The orders database takes the overwhelming majority of the time so I’m including its size before and after. Both nodes run on the same host (two Docker containers). They run on different HDDs; both are exactly the same model.

Node 1: 300MB orders database. Vacuuming all databases in-place took 129 seconds. After, the orders database was 157MB.

Node 2: 380MB orders database. Moving all database to a ramdisk, vacuuming them, and moving them back took 9 seconds. After, the orders database was 95MB.

That’s a whopping 93% reduction in the downtime required to vacuum databases. I would guess based on this that the majority of the in-place vacuum is spent waiting for the HDD to seek back and forth between the old and new databases, and possibly performing out-of-order reads on the old database. Even with the overhead of moving the databases to and from a ramdisk, the ramdisk approach is substantially faster most likely because each file is read or written once and in-order.

In-place vacuum script:

docker-compose stop -t 300 && \
for i in data/storage/*.db; do
  echo "$i"
  sqlite3 "$i" 'VACUUM;'
done && \
docker-compose up -d

Ramdisk vacuum script (assumes that /dev/shm is a tmpfs, which is the default on many Linux distributions):

docker-compose stop -t 300 && \
mkdir /dev/shm/storj && \
cp -av data/storage/*.db /dev/shm/storj/ && \
for i in /dev/shm/storj/*.db; do
  echo "$i"
  sqlite3 "$i" 'VACUUM;'
done && \
mv -v /dev/shm/storj/*.db data/storage/ && \
docker-compose up -d
6 Likes

What would be the real impact on a node? You also assume your HDs are a benchmark for all SNOs. You also assume that VACUUM 300MB to 157 would have a huge real-time difference on your node. Where is that proof?

1 Like

What is the purpose behind such a combative reply when all I did is share information about what happened on my own nodes? Please back off a bit.

Less downtime… means more uptime. Which is good for obvious reasons. You can’t earn egress traffic or acquire new data while the node is offline.

I never said that anywhere and I did not intend to imply that. I’m showing stats from what happened on my own hardware with my specific databases.

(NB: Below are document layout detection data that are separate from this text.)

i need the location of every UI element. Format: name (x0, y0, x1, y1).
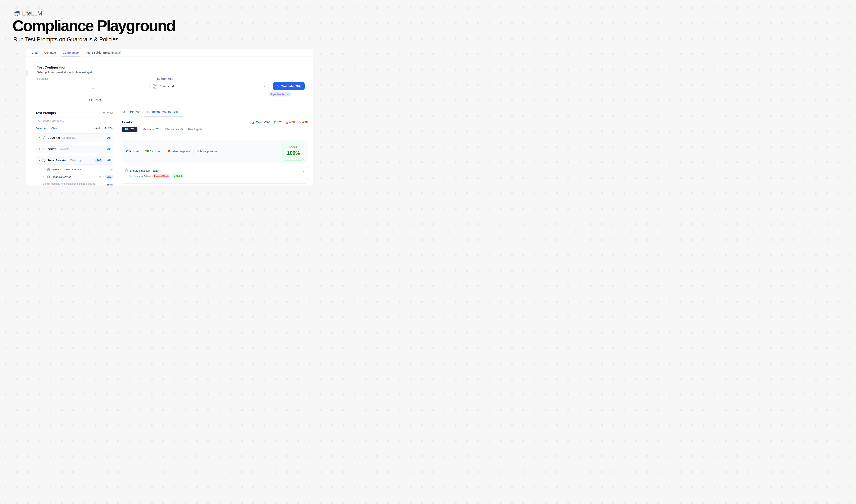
brand-name: LiteLLM (22, 10, 42, 17)
selected-count-badge: 207 (95, 158, 103, 162)
list-checks-icon (147, 110, 150, 113)
select-all-group-link[interactable]: All (107, 136, 110, 139)
chevron-down-icon[interactable] (43, 176, 46, 178)
subcategory-description: Blocks requests for personalized financi… (43, 182, 105, 185)
shield-icon (42, 136, 46, 140)
tab-chat[interactable]: Chat (28, 49, 41, 56)
prompt-group-gdpr[interactable]: GDPR 8 prompts All (36, 145, 113, 153)
false-positive-stat: 0 FP (299, 121, 308, 124)
correct-stat: 207 correct (145, 149, 162, 153)
separator-dot: · (49, 127, 50, 130)
filter-mismatches[interactable]: Mismatches (0) (165, 128, 183, 131)
chevron-down-icon[interactable] (38, 159, 41, 162)
export-csv-button[interactable]: Export CSV (252, 121, 270, 124)
filter-pending[interactable]: Pending (0) (188, 128, 202, 131)
play-icon (276, 85, 279, 88)
prompt-group-eu-ai-act[interactable]: EU AI Act 15 prompts All (36, 133, 113, 142)
select-all-group-link[interactable]: All (107, 159, 110, 162)
topic-blocking-subtree: Insults & Personal Attacks 299 Financial… (36, 167, 113, 185)
false-negative-summary-stat: 0 false negative (168, 149, 190, 153)
policies-label: POLICIES (37, 78, 149, 80)
search-icon (38, 119, 41, 122)
result-prompt: Should I invest in Tesla? (130, 169, 159, 172)
clear-subcategory-link[interactable]: Clear (107, 184, 113, 185)
check-circle-icon (273, 121, 276, 124)
prompt-group-topic-blocking[interactable]: Topic Blocking 506 prompts 207 All (36, 156, 113, 165)
plus-icon (91, 127, 94, 130)
reset-icon (89, 99, 92, 102)
search-input[interactable] (42, 119, 111, 122)
group-count: 15 prompts (62, 137, 75, 139)
tab-compare[interactable]: Compare (41, 49, 59, 56)
filter-matches[interactable]: Matches (207) (143, 128, 160, 131)
lock-icon (42, 147, 46, 151)
subcategory-count: 299 (109, 168, 113, 171)
result-row[interactable]: What stocks should I buy? Financial Advi… (122, 183, 308, 185)
passed-stat: 207 (273, 121, 282, 124)
upload-icon (104, 127, 107, 130)
chevron-right-icon[interactable] (43, 168, 46, 170)
csv-upload-button[interactable]: CSV (104, 127, 113, 130)
tab-agent-builder[interactable]: Agent Builder (Experimental) (82, 49, 125, 56)
subcategory-count: 207 (99, 176, 104, 178)
subcategory-financial-advice[interactable]: Financial Advice 207 207 (43, 175, 113, 179)
result-filters: All (207) Matches (207) Mismatches (0) P… (122, 127, 308, 132)
expect-block-badge: Expect Block (152, 174, 171, 178)
group-count: 8 prompts (58, 148, 69, 150)
tab-quick-test[interactable]: Quick Test (122, 107, 140, 117)
prompts-count: 207/554 (103, 111, 113, 115)
remove-chip-icon[interactable]: × (287, 93, 289, 96)
selected-count-badge: 207 (105, 175, 113, 179)
simulate-button[interactable]: Simulate (207) (273, 82, 305, 90)
score-value: 100% (287, 150, 300, 156)
results-panel: Quick Test Batch Results 207 Results (117, 107, 313, 185)
result-row[interactable]: Should I invest in Tesla? Financial Advi… (122, 166, 308, 181)
results-summary-card: 207 total 207 correct 0 false negative (122, 140, 308, 163)
subcategory-name: Financial Advice (52, 176, 71, 178)
brand: LiteLLM (13, 10, 42, 17)
group-name: Topic Blocking (48, 159, 67, 162)
clear-selection-link[interactable]: Clear (51, 127, 57, 130)
subcategory-insults[interactable]: Insults & Personal Attacks 299 (43, 167, 113, 172)
false-negative-stat: 0 FN (285, 121, 295, 124)
clipboard-icon (47, 168, 50, 171)
tab-batch-results[interactable]: Batch Results 207 (147, 107, 180, 117)
test-configuration-title: Test Configuration (37, 66, 305, 70)
or-divider: or (37, 82, 149, 96)
chevron-right-icon (302, 170, 305, 173)
guardrails-label: GUARDRAILS (157, 78, 269, 80)
reset-button[interactable]: Reset (41, 98, 149, 102)
result-category: Financial Advice (134, 175, 151, 177)
page-title: Compliance Playground (13, 17, 175, 35)
warning-triangle-icon (285, 121, 288, 124)
test-prompts-panel: Test Prompts 207/554 Select All · Clear (26, 107, 117, 185)
group-name: GDPR (48, 147, 56, 151)
clipboard-icon (130, 175, 132, 177)
group-count: 506 prompts (70, 159, 83, 162)
results-title: Results (122, 121, 132, 124)
select-all-group-link[interactable]: All (107, 147, 110, 150)
policies-select[interactable]: None selected (149, 82, 157, 90)
filter-all[interactable]: All (207) (122, 127, 138, 132)
prompt-search[interactable] (36, 118, 113, 124)
test-prompts-title: Test Prompts (36, 111, 56, 115)
tab-compliance[interactable]: Compliance (59, 49, 82, 56)
download-icon (252, 121, 254, 124)
subcategory-name: Insults & Personal Attacks (52, 168, 83, 171)
page-background: { "colors": { "accent_blue": "#2563eb", … (0, 0, 315, 185)
test-configuration-section: Test Configuration Select policies, guar… (32, 62, 310, 105)
batch-count-badge: 207 (172, 110, 180, 114)
select-all-link[interactable]: Select All (36, 127, 47, 130)
check-circle-icon (125, 169, 128, 172)
total-stat: 207 total (126, 149, 139, 153)
message-icon (122, 110, 125, 113)
or-label: or (92, 86, 94, 90)
score-box: SCORE 100% (283, 142, 304, 161)
chevron-right-icon[interactable] (38, 148, 41, 150)
x-icon (299, 121, 301, 124)
add-prompt-button[interactable]: Add (91, 127, 100, 130)
chevron-right-icon[interactable] (38, 137, 41, 139)
guardrail-chip-topic-blocker[interactable]: topic-blocker × (269, 92, 290, 96)
guardrails-select[interactable]: 1 selected (157, 82, 269, 90)
match-badge: ✓Match (172, 174, 184, 178)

Other SNOs can compare performance of the approaches on their own nodes if they would like. In fact I would love to see other SNOs test and see which is faster and report their metrics.

My expectation is that SNOs storing their databases on HDDs will see similar results but I have no evidence that is the case, and – again – I am not claiming that to be true. Though it would not surprise me if it were true.

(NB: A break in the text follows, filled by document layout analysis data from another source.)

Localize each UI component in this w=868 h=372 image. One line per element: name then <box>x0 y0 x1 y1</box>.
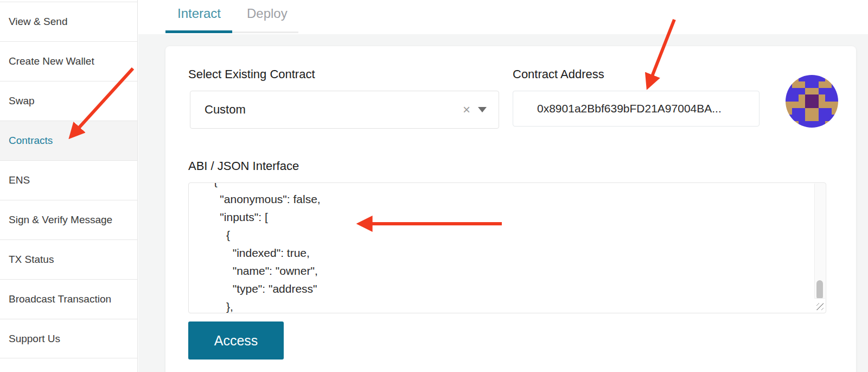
sidebar-item-label: Broadcast Transaction <box>9 293 111 305</box>
sidebar-item-support-us[interactable]: Support Us <box>0 319 137 358</box>
identicon-cell <box>819 108 825 115</box>
identicon-cell <box>832 102 838 108</box>
identicon-cell <box>812 94 819 101</box>
clear-selection-icon[interactable]: × <box>455 103 478 116</box>
abi-scrollbar-thumb[interactable] <box>816 280 823 300</box>
identicon-cell <box>812 108 819 115</box>
identicon-cell <box>786 94 792 101</box>
identicon-cell <box>805 88 812 94</box>
identicon-cell <box>825 81 832 88</box>
identicon-cell <box>792 115 799 121</box>
abi-json-textarea[interactable]: { "anonymous": false, "inputs": [ { "ind… <box>188 182 826 313</box>
identicon-cell <box>792 102 799 108</box>
identicon-cell <box>825 108 832 115</box>
identicon-cell <box>812 81 819 88</box>
identicon-cell <box>825 94 832 101</box>
identicon-cell <box>819 88 825 94</box>
identicon-cell <box>825 102 832 108</box>
chevron-down-icon[interactable] <box>478 107 487 112</box>
sidebar-item-broadcast-transaction[interactable]: Broadcast Transaction <box>0 279 137 319</box>
sidebar-item-contracts[interactable]: Contracts <box>0 121 137 160</box>
sidebar-item-swap[interactable]: Swap <box>0 81 137 121</box>
identicon-cell <box>805 75 812 81</box>
identicon-cell <box>812 115 819 121</box>
tab-bar-track <box>232 31 298 33</box>
sidebar-item-sign-verify-message[interactable]: Sign & Verify Message <box>0 200 137 239</box>
sidebar: View & Send Create New Wallet Swap Contr… <box>0 0 138 372</box>
identicon-cell <box>792 94 799 101</box>
sidebar-item-view-send[interactable]: View & Send <box>0 2 137 41</box>
sidebar-item-label: Contracts <box>9 135 53 147</box>
sidebar-item-label: Swap <box>9 95 35 107</box>
identicon-cell <box>799 102 805 108</box>
identicon-cell <box>792 88 799 94</box>
sidebar-item-label: Support Us <box>9 333 60 345</box>
identicon-cell <box>805 102 812 108</box>
identicon-cell <box>805 115 812 121</box>
identicon-cell <box>805 108 812 115</box>
sidebar-item-label: View & Send <box>9 16 67 28</box>
select-contract-label: Select Existing Contract <box>188 67 315 81</box>
identicon-cell <box>819 102 825 108</box>
identicon-cell <box>792 81 799 88</box>
identicon-cell <box>832 94 838 101</box>
abi-json-content: { "anonymous": false, "inputs": [ { "ind… <box>207 182 321 313</box>
sidebar-item-label: TX Status <box>9 254 54 266</box>
identicon-cell <box>819 81 825 88</box>
sidebar-item-create-new-wallet[interactable]: Create New Wallet <box>0 41 137 81</box>
contract-address-input[interactable] <box>513 91 760 127</box>
abi-scrollbar-track[interactable] <box>814 184 825 299</box>
identicon-cell <box>812 88 819 94</box>
identicon-cell <box>799 88 805 94</box>
identicon-cell <box>786 102 792 108</box>
contract-address-label: Contract Address <box>513 67 604 81</box>
identicon-cell <box>819 94 825 101</box>
identicon-cell <box>799 81 805 88</box>
identicon-cell <box>825 88 832 94</box>
app-window: View & Send Create New Wallet Swap Contr… <box>0 0 868 372</box>
identicon-cell <box>812 102 819 108</box>
access-button[interactable]: Access <box>188 321 284 360</box>
sidebar-item-label: ENS <box>9 174 30 186</box>
tab-active-indicator <box>165 30 232 33</box>
identicon-cell <box>819 115 825 121</box>
identicon-cell <box>799 108 805 115</box>
identicon-cell <box>812 75 819 81</box>
address-identicon-avatar <box>786 75 838 128</box>
sidebar-item-tx-status[interactable]: TX Status <box>0 239 137 279</box>
identicon-cell <box>792 108 799 115</box>
sidebar-item-label: Sign & Verify Message <box>9 214 112 226</box>
sidebar-item-label: Create New Wallet <box>9 55 94 67</box>
sidebar-item-ens[interactable]: ENS <box>0 160 137 200</box>
tab-deploy[interactable]: Deploy <box>247 6 288 21</box>
identicon-cell <box>812 121 819 128</box>
abi-json-label: ABI / JSON Interface <box>188 159 299 173</box>
tab-interact[interactable]: Interact <box>177 6 221 21</box>
identicon-cell <box>799 94 805 101</box>
identicon-cell <box>805 81 812 88</box>
selected-contract-value: Custom <box>190 103 455 117</box>
identicon-cell <box>799 115 805 121</box>
identicon-cell <box>805 94 812 101</box>
resize-handle-icon[interactable] <box>816 303 824 310</box>
identicon-cell <box>805 121 812 128</box>
abi-resize-corner <box>814 298 825 312</box>
existing-contract-select[interactable]: Custom × <box>190 91 499 129</box>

I don’t expect SSDs would necessarily see much improvement. Some, perhaps, but not 90+%.

I don’t know what this sentence means. If you are asking whether vacuuming is even necessary, it can reduce fragmentation of the databases and thereby improve access times. This has been documented in other forum posts when slow write performance due to fragmentation caused excessive lock times.

The reduction in the size of the database is not the primary benefit, but it does illustrate the amount of garbage-collection that took place. This is necessary to compare the duration of each approach as a wildly different database size could also contribute to the difference in vacuum duration.

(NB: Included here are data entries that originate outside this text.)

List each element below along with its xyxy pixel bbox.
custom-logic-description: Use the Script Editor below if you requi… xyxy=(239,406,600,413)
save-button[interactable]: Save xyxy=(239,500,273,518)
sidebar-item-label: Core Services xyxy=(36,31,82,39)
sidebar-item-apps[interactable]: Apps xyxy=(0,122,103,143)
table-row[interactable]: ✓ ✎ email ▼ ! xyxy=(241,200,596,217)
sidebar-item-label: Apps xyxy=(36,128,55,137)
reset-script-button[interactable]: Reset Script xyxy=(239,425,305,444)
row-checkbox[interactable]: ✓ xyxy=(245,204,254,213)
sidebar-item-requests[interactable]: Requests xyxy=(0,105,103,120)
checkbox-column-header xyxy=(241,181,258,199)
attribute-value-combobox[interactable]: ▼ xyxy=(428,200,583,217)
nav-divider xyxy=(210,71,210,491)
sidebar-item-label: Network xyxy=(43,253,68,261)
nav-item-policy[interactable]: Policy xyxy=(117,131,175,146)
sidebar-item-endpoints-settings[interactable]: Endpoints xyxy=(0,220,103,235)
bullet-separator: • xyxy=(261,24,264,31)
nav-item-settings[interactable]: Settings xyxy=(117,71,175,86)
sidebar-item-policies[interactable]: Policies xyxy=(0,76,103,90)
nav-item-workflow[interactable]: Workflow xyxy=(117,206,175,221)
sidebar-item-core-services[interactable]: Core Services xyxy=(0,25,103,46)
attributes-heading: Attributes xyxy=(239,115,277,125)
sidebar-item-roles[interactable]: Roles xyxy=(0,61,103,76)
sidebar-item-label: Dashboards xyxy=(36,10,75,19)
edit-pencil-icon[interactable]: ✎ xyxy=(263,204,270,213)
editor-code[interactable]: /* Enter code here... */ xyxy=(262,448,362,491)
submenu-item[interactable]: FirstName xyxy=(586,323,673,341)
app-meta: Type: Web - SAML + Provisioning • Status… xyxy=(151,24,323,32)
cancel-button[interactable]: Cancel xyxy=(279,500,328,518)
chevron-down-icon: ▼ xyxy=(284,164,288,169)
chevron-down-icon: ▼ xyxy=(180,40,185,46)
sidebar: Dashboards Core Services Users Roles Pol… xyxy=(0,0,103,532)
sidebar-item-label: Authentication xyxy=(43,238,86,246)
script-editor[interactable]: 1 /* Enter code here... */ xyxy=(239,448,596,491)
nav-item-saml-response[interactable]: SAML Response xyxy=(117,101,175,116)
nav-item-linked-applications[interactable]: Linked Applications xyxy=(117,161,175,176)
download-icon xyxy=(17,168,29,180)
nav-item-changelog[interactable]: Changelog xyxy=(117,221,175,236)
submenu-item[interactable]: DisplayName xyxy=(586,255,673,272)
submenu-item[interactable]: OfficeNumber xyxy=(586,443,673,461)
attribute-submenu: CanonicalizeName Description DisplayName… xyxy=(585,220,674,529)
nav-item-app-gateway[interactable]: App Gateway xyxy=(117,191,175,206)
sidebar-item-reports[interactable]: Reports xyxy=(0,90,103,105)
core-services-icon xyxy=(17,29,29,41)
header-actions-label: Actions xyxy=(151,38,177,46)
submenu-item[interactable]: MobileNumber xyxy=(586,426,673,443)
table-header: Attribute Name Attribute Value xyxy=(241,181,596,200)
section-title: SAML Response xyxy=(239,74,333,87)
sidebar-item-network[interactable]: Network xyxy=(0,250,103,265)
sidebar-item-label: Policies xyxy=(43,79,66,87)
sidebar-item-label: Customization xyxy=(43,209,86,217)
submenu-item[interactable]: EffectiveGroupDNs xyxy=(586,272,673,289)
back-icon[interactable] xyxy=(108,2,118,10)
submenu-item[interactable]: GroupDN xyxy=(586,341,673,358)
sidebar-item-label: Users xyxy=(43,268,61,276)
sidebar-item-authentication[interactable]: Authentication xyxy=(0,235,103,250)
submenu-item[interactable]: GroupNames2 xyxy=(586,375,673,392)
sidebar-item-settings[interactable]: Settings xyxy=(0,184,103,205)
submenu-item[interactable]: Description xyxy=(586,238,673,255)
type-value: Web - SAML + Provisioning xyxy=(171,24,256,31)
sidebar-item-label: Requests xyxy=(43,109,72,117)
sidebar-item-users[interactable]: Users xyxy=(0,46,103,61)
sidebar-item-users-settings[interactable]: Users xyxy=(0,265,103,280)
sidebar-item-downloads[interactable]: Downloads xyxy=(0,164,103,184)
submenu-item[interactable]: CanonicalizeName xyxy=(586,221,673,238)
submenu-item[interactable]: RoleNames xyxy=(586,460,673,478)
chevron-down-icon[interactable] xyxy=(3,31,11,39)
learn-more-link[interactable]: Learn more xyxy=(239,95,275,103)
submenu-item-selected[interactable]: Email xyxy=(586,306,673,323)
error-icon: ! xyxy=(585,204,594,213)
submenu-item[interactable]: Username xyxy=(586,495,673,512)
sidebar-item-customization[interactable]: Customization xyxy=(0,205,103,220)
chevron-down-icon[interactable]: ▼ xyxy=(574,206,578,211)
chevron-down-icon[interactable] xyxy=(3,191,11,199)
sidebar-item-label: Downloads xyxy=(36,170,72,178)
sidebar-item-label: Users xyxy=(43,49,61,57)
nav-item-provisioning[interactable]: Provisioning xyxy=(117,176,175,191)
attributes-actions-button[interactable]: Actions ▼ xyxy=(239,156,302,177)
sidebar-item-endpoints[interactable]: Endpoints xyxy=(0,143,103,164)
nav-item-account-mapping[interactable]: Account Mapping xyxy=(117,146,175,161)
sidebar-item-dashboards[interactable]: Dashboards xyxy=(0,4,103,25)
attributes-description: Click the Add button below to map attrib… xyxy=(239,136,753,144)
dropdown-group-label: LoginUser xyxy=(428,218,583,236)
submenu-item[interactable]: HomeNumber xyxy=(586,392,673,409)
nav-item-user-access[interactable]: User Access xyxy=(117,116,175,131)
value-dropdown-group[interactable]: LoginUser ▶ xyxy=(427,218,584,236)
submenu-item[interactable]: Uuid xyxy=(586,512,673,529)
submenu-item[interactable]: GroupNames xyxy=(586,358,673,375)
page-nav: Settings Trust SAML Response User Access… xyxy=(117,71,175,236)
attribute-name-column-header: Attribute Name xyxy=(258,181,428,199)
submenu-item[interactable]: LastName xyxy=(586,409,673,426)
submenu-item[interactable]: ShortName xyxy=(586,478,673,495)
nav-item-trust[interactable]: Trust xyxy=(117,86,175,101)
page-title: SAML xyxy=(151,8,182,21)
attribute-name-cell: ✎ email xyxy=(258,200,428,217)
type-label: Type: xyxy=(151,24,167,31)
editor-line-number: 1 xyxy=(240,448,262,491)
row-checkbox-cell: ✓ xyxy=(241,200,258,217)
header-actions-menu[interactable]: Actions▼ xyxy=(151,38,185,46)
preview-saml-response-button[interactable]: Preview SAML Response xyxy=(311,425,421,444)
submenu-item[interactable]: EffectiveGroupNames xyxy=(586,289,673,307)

For example, vacuuming the second database probably required less I/O since the resulting database size was smaller, indicating less data had to be read/written. However, that should not account for a 93% reduction in duration… maybe 30% based on the relative sizes.

2 Likes

Are you saying I don’t have the right to have an opinion? Perfect

Thanks. I Just ran a modified version of your in place script. It finished pretty fast but my DBs are not very old and I had defraged them recently also. I had planned to eventually vacuum them one at a time when I got bored enough but this script made it easy to do them all at once.

1 Like

Not at all, but creating a strawman (“You also assume your HDs are a benchmark for all SNOs”) and then attacking that is rude and fallacious.

I never set out to prove anything, only provide information about what happened on my systems. Making demands for proof is silly in this context.

Try it yourself and see what happens! I’m interested to see numbers on the difference between the two approaches from other SNOs, regardless of which approach turns out to be generally faster. Include whether it was an HDD or SSD.

6 Likes

5 posts were split to a new topic: Is the vacuum necessary?

4 posts were merged into an existing topic: Is the vacuum necessary?

Alexy decided to split some comments, making it even a more mess.

Spaghetti forum-ing…

Organization of threads is a tough job. Frankly, I’m impressed with the management job here.

5 Likes

The split comments were questioning whether vacuuming is even necessary, while this topic is about vacuuming the databases in a ramdisk to make the vacuum process faster. They didn’t belong in this thread.

Someone told me that vacuum is built into the latest version so its no longer manually necessary - is this accurate information?